- _ABOUT THIS EXERCISE_
Below this line is a set of entries; quote exactly the lines from the line that contains "You are a GUI" to the line that contains "[Decrement] (889, 402)", both lines included.

- _WORKING DATA_
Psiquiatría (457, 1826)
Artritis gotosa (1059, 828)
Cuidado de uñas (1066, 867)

* * *

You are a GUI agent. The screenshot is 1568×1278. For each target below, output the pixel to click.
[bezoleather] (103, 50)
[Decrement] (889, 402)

- _EXERCISE RESULT_
You are a GUI agent. The screenshot is 1568×1278. For each target below, output the pixel to click.
[bezoleather] (103, 50)
[Decrement] (889, 402)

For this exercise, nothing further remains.